## Assignment
Start at the line below containing "When the next" and stop at the line containing "between sections". Repeat every line of that stretch exactly, and nothing outside it.

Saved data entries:
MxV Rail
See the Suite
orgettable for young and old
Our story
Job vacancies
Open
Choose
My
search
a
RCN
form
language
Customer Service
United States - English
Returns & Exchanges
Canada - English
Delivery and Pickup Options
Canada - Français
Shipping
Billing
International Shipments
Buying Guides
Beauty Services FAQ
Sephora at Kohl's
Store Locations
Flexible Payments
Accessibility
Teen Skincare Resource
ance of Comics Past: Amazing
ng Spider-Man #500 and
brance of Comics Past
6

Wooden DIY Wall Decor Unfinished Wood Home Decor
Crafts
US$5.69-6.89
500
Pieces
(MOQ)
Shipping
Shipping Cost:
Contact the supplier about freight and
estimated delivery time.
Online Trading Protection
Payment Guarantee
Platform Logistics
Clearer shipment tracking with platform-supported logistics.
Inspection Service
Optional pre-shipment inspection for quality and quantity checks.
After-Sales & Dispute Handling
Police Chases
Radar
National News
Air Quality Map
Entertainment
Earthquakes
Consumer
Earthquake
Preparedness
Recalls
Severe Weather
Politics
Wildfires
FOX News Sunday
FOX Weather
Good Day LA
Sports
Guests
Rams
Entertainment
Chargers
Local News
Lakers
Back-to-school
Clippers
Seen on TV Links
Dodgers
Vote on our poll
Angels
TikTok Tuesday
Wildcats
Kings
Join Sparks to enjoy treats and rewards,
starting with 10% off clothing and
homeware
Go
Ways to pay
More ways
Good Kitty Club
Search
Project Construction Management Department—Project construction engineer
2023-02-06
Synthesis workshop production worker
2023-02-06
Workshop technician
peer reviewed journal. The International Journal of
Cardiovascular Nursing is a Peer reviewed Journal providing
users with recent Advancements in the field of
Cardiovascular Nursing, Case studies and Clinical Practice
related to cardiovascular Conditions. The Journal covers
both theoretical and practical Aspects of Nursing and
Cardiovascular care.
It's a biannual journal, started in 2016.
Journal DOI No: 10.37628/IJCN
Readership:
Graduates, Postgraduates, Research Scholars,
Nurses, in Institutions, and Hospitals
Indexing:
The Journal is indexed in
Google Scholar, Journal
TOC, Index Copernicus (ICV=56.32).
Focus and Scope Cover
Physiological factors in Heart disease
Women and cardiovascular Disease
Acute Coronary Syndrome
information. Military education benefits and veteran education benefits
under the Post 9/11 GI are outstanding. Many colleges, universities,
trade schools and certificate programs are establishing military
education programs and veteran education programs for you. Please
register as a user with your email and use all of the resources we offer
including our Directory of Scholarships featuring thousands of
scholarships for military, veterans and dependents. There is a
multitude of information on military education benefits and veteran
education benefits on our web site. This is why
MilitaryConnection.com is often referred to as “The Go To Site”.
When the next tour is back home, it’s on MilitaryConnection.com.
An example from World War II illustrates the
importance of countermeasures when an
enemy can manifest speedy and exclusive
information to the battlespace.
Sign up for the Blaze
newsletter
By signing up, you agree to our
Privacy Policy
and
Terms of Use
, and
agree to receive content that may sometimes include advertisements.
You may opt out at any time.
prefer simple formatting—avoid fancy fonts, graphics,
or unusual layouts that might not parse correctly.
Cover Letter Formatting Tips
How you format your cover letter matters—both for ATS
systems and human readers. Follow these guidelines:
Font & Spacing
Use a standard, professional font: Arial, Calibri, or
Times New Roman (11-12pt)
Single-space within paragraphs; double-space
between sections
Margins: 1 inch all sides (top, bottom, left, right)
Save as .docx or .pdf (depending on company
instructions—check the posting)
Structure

## Exercise output
When the next tour is back home, it’s on MilitaryConnection.com.
An example from World War II illustrates the
importance of countermeasures when an
enemy can manifest speedy and exclusive
information to the battlespace.
Sign up for the Blaze
newsletter
By signing up, you agree to our
Privacy Policy
and
Terms of Use
, and
agree to receive content that may sometimes include advertisements.
You may opt out at any time.
prefer simple formatting—avoid fancy fonts, graphics,
or unusual layouts that might not parse correctly.
Cover Letter Formatting Tips
How you format your cover letter matters—both for ATS
systems and human readers. Follow these guidelines:
Font & Spacing
Use a standard, professional font: Arial, Calibri, or
Times New Roman (11-12pt)
Single-space within paragraphs; double-space
between sections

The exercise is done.